Apply L'Hopital's rule (LHR) two times:
[tex]\displaystyle \lim_{x\to0} \frac{\cos^2(x) - 1}{x^2} \stackrel{LHR}= \lim_{x\to0} \frac{-2\cos(x) \sin(x)}{2x} \stackrel{LHR}= \lim_{x\to0}\frac{2\sin^2(x) - 2\cos^2(x)}{2}[/tex]
Recall that
cos(2x) = cos²(x) - sin²(x)
So our limit is equivalent to
[tex]\displaystyle \lim_{x\to0}\frac{2\sin^2(x)-2\cos^2(x)}2 = \lim_{x\to0} -\cos(2x) = -\cos(0) = \boxed{-1}[/tex]

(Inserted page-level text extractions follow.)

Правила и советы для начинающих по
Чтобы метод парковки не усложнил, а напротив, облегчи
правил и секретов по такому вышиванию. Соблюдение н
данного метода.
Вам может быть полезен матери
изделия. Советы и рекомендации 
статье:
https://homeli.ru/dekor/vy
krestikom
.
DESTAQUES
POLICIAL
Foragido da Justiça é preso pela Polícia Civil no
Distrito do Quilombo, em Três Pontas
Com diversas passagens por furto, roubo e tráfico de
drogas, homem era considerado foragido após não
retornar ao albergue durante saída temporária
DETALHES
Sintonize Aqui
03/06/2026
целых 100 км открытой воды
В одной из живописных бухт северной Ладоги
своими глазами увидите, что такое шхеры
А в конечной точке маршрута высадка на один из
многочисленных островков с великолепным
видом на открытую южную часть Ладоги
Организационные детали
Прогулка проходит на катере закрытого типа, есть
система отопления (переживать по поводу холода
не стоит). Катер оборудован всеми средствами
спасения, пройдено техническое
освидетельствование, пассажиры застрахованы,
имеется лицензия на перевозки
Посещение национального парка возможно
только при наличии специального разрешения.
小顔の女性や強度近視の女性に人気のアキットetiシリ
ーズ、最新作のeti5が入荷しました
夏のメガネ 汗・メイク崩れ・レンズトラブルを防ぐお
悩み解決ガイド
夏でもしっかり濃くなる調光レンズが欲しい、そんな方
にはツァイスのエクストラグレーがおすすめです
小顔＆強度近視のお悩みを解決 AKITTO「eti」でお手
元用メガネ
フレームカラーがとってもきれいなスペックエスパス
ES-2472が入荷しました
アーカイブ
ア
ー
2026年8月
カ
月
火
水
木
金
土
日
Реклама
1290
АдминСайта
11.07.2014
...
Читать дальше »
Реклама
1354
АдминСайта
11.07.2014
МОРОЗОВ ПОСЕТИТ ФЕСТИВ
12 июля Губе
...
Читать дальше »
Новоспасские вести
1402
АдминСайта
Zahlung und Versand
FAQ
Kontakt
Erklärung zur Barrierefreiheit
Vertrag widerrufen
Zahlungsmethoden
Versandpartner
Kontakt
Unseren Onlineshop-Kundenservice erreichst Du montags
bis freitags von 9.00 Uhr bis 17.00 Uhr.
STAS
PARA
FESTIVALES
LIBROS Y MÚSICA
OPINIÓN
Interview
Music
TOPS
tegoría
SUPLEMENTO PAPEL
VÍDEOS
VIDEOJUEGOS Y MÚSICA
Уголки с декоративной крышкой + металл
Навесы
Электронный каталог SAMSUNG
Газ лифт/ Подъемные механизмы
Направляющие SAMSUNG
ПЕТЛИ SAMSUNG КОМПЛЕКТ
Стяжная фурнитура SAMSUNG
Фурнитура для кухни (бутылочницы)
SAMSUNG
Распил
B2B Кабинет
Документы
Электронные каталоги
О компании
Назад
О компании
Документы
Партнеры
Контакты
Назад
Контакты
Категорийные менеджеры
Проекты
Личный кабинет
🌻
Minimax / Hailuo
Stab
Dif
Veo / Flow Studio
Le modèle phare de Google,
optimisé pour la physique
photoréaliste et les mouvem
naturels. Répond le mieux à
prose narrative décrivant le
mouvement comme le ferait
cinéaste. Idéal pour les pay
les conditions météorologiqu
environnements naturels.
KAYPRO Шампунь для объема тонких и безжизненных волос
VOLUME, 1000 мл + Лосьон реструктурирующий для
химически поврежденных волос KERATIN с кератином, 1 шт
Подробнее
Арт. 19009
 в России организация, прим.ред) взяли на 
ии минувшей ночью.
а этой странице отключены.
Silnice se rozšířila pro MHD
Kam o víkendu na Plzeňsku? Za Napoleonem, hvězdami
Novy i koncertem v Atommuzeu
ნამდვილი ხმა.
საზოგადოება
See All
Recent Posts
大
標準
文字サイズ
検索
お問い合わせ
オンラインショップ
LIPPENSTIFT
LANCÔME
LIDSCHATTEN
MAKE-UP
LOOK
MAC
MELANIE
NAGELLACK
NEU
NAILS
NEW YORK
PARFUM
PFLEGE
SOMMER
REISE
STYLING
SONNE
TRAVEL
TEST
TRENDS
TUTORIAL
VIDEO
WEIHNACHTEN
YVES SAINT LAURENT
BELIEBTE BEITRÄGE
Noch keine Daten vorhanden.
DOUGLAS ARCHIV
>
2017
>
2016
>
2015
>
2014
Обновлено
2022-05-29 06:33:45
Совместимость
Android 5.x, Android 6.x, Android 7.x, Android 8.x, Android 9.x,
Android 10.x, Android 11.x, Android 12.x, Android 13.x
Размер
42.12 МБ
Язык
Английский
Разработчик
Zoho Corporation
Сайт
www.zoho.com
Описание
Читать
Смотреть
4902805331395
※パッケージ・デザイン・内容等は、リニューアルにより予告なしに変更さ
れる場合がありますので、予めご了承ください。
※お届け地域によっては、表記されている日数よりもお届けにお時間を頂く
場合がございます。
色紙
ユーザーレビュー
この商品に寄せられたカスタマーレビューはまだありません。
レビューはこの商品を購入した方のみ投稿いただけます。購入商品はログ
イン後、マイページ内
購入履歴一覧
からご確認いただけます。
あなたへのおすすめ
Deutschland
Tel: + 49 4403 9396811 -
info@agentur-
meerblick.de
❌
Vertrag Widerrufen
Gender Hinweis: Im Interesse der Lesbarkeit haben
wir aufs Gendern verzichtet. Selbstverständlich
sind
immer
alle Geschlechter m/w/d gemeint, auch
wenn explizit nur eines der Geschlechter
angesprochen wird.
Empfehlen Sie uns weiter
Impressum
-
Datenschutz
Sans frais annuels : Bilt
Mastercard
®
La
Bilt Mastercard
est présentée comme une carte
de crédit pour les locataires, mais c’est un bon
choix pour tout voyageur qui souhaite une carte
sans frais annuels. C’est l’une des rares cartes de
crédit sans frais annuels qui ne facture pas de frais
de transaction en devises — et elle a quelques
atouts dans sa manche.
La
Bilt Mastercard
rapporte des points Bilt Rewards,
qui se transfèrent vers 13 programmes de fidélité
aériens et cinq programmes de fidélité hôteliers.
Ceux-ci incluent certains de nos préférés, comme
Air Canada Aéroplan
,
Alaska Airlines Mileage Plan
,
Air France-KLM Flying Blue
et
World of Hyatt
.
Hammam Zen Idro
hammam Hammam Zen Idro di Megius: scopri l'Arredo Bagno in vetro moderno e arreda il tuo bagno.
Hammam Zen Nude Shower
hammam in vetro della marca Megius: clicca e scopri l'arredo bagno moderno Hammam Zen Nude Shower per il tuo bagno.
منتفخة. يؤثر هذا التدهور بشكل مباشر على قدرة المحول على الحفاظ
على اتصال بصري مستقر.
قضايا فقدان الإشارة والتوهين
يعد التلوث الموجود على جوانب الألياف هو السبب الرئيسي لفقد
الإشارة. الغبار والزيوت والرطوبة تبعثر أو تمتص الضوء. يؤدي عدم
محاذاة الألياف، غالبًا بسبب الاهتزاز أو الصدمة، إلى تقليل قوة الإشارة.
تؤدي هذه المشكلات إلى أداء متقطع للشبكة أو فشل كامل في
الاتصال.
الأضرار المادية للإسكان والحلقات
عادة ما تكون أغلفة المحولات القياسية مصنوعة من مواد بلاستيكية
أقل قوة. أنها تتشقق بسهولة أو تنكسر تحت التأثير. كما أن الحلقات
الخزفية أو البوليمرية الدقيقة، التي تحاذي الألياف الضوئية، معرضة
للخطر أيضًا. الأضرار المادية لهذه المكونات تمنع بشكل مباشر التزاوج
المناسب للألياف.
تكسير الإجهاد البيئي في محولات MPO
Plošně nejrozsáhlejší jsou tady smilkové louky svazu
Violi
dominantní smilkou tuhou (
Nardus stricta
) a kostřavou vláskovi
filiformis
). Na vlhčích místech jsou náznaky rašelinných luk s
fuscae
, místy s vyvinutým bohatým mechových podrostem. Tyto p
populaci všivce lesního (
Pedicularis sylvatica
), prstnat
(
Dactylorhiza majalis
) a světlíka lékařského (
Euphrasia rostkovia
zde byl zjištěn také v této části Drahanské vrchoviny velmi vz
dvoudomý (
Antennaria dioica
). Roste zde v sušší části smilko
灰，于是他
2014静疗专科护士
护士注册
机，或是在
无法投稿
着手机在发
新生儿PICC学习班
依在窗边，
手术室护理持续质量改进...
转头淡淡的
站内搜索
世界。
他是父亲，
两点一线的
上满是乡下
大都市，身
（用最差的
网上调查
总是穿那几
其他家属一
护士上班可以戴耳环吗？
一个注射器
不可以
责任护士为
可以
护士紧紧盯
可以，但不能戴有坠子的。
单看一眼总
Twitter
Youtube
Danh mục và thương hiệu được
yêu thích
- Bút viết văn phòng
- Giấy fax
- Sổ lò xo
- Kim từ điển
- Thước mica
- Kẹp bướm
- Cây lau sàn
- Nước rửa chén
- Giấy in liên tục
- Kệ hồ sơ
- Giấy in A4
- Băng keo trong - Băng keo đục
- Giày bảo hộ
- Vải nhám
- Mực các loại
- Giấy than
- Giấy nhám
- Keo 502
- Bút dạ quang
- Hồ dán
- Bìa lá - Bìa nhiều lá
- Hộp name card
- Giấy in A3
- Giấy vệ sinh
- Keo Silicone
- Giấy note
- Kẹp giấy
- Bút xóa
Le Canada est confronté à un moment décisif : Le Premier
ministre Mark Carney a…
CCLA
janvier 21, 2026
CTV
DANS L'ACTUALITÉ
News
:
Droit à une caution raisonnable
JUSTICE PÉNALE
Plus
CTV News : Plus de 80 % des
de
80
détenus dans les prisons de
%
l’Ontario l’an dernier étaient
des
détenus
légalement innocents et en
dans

You can also do this easily without LHR, provided that you know
[tex]\displaystyle \lim_{x\to0}\frac{\sin(x)}x = 1[/tex]
We again have
[tex]\displaystyle \lim_{x\to0}\frac{\cos^2(x)-1}{x^2} = \lim_{x\to0}\frac{-\sin^2(x)}{x^2} = -\lim_{x\to0}\left(\frac{\sin(x)}x\right)^2 \\\\ = -\left(\lim_{x\to0}\frac{\sin(x)}x\right)^2 = -1^2 = -1[/tex]